Thomas Pesquet, l’astronaute français actuellement à bord de la station spatiale internationale s’apprête à mettre l’Art contemporain, version AC, sur orbite. Ce pilote de ligne, ingénieur par surcroît, a subi sept ans d’entraînement pour survivre dans des conditions extrêmes ; il parle six langues, est rompu aux expériences scientifiques complexes comme aux réparations de haute précision : mais que diable vient-il faire dans la galère de l’AC ? On parierait volontiers qu’il ignore le dixième du débat qui l’entoure depuis 40 ans. Alors ? Il s’est engagé pendant sa mission à réaliser une œuvre en papier d’Eduardo Kac, artiste d’AC, version « art transgénique », connu pour avoir introduit une protéine fluo issue d’une méduse dans l’ADN d’un lapin. L’astronaute participe, lui, à une œuvre baptisée avec opportunisme « Télescope intérieur », une « performance » qui se composera de 2 pliages, d’un découpage, et hop !, le mot « MOI » flottera en apesanteur…
Ce Moi « résume tout un chacun et donc l’humanité » philosophe Pesquet, qui, métaphysiquement, nous déçoit un peu. « Ce sera un petit pas pour l’homme, et un grand pas pour l’art » assène–t-il sans crainte du ridicule en parodiant Neil Armstrong posant le premier pas sur la lune. Une caméra filmera « Moi » dans l’Espace et retransmettra l’événement sidéral au festival des Imaginaires spatiaux du CNES en mars prochain. Les Russes avaient déjà embarqué des œuvres d’art : des icônes. On mesure ainsi les différences de hauteur dans l’imaginaire des peuples. Aux Russes, la profondeur mystique ; aux français, l’insoutenable légèreté du nombrilisme.
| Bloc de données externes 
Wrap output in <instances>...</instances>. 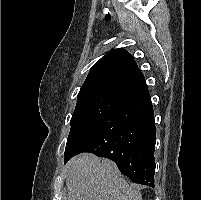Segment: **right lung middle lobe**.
Listing matches in <instances>:
<instances>
[{
  "mask_svg": "<svg viewBox=\"0 0 201 200\" xmlns=\"http://www.w3.org/2000/svg\"><path fill=\"white\" fill-rule=\"evenodd\" d=\"M128 101H130L129 98L110 91L79 93L76 108L70 121L71 129L68 135L66 147L69 142L86 127L104 117L114 109L123 106Z\"/></svg>",
  "mask_w": 201,
  "mask_h": 200,
  "instance_id": "obj_1",
  "label": "right lung middle lobe"
}]
</instances>
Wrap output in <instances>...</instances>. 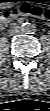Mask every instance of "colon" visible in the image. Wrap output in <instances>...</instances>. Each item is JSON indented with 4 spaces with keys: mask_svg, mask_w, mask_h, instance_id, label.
Here are the masks:
<instances>
[{
    "mask_svg": "<svg viewBox=\"0 0 50 111\" xmlns=\"http://www.w3.org/2000/svg\"><path fill=\"white\" fill-rule=\"evenodd\" d=\"M26 15L48 18L49 12L47 10H43L42 8L34 7L31 5H24L22 7L15 8L12 11L5 13L4 19H8L14 16H26Z\"/></svg>",
    "mask_w": 50,
    "mask_h": 111,
    "instance_id": "obj_1",
    "label": "colon"
}]
</instances>
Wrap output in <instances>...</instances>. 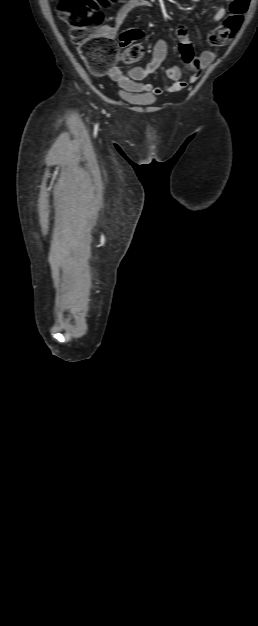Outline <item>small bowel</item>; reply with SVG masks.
<instances>
[{"instance_id":"1","label":"small bowel","mask_w":258,"mask_h":626,"mask_svg":"<svg viewBox=\"0 0 258 626\" xmlns=\"http://www.w3.org/2000/svg\"><path fill=\"white\" fill-rule=\"evenodd\" d=\"M192 2H199L200 0H191ZM150 0H127L117 11L116 15L112 18L114 20V26L106 27L103 32L109 39H114L118 34V26L123 22L126 16L135 8L142 6H150ZM226 14L224 7H219L213 16L215 22L220 21ZM176 35L179 40V52L184 64L189 68L195 76V80L199 77L200 72L209 66L215 59L217 53V47L214 50L203 51L201 54L196 55L194 53L193 45L188 36V29L180 25L176 29ZM167 55V43L164 39H160L154 46L152 59L144 67H134L127 74H125L116 63H111L107 69L106 74L124 90L130 92H147L155 95L162 94L164 92H179L187 85L182 77V72L179 67L173 66L165 71L166 77L171 81L169 85L164 87H154L150 82H141L149 74L155 72L162 64ZM190 76V77H191ZM190 77L188 79L190 81Z\"/></svg>"}]
</instances>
Mais tout cela ne répond pas à la question : pourquoi ? La réponse c’est Blanche Lochmann qui la donne dans un article du Point du 20/11/16. Elle y révèle que Pesquet fait l’objet d’une campagne de dérision sous couvert d’humour, au motif qu’il serait trop parfait, « trop bon élève » : ce fils de prof énerve la classe médiatique. Trop de brillance, de valeur, de sens de l’effort, qualités qui, dans une France rétrécie par l’envie, attire les quolibets au lieu d’une admiration légitime. D’où, et cette fois c’est MOI qui prolonge le raisonnement, le recours à l’AC. Une manière de dire à la classe médiatique qui chérit ce courant d’art, « regardez, moi aussi j’aime ce que vous aimez, je ne suis pas celui que vous croyez ! »
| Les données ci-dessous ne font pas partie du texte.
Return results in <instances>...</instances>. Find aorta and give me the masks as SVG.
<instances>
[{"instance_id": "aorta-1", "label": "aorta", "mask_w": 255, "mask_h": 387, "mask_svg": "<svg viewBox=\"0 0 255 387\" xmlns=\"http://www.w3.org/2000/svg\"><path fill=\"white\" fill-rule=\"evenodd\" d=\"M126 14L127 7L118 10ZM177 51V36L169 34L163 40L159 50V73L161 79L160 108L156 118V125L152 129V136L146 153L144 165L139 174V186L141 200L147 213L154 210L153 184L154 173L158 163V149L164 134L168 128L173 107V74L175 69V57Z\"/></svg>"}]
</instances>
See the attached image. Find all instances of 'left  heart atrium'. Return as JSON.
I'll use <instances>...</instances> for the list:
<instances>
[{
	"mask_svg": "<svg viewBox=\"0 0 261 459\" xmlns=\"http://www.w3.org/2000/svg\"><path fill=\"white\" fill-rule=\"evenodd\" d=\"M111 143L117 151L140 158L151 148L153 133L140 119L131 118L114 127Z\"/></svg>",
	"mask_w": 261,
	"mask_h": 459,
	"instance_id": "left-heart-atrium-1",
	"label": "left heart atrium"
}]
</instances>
Ce réflexe de légitimation par l’AC explique que cet art dit « contemporain » peut être prisé politiquement à Gauche (pour sa pseudo novation ou ses transgressions) comme à Droite, voire parfois très à Droite (« si j’aime un peu d’AC, c’est que je ne suis pas le ringard ou le réac ou le facho que vous croyez »).
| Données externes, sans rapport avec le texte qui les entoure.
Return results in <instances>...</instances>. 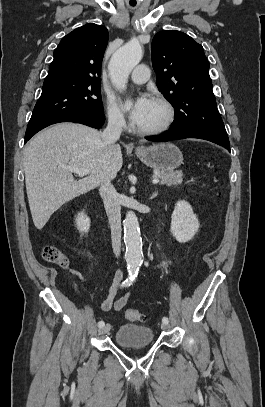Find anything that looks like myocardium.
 Instances as JSON below:
<instances>
[{
    "label": "myocardium",
    "instance_id": "obj_1",
    "mask_svg": "<svg viewBox=\"0 0 265 407\" xmlns=\"http://www.w3.org/2000/svg\"><path fill=\"white\" fill-rule=\"evenodd\" d=\"M153 100L159 103L165 110V118L163 122L158 125L157 127L150 128V129H141L136 127L135 131L142 136H153L159 135L167 131L175 121L176 111L173 104L164 96H154Z\"/></svg>",
    "mask_w": 265,
    "mask_h": 407
}]
</instances>
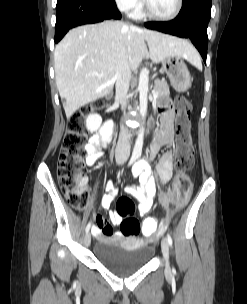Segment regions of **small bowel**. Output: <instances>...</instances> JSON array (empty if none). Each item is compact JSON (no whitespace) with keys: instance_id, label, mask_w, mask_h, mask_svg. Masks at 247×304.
<instances>
[{"instance_id":"c3829d8e","label":"small bowel","mask_w":247,"mask_h":304,"mask_svg":"<svg viewBox=\"0 0 247 304\" xmlns=\"http://www.w3.org/2000/svg\"><path fill=\"white\" fill-rule=\"evenodd\" d=\"M161 117V128L155 132L153 142L149 148L148 155L156 152L161 147L171 146L174 139L173 120L174 110L169 100H162L158 106ZM112 121H106L101 129L93 134L86 147V164L93 166L102 156V147L109 144L112 134ZM147 155V157H148ZM173 174V152L168 150L164 152L157 166V173L154 175L147 162V158L136 163L132 168V176L137 178L139 185H128L125 192L139 202V212L141 216L146 215L153 204L154 197L157 193V184H166ZM106 191L100 198V206L104 210H108L115 198L114 185L107 182L104 185ZM122 218L117 212H109V221L98 217L96 224L92 227V234L99 239L114 236L120 238L123 236L121 232L113 233L111 224L118 225Z\"/></svg>"}]
</instances>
Ainsi nous tenons sans doute l’explication d’un renversement sidéral et sidérant qui vient de secouer l’Académie des Beaux-Arts. Soit l’introduction d’une dose d’AC dans l’ADN d’une institution dévolue jusques là aux artistes de « la main pensante » avec l’élection du fluorescent et médusant Bustamante, artiste célèbre, lui, pour avoir introduit un camion dans une église.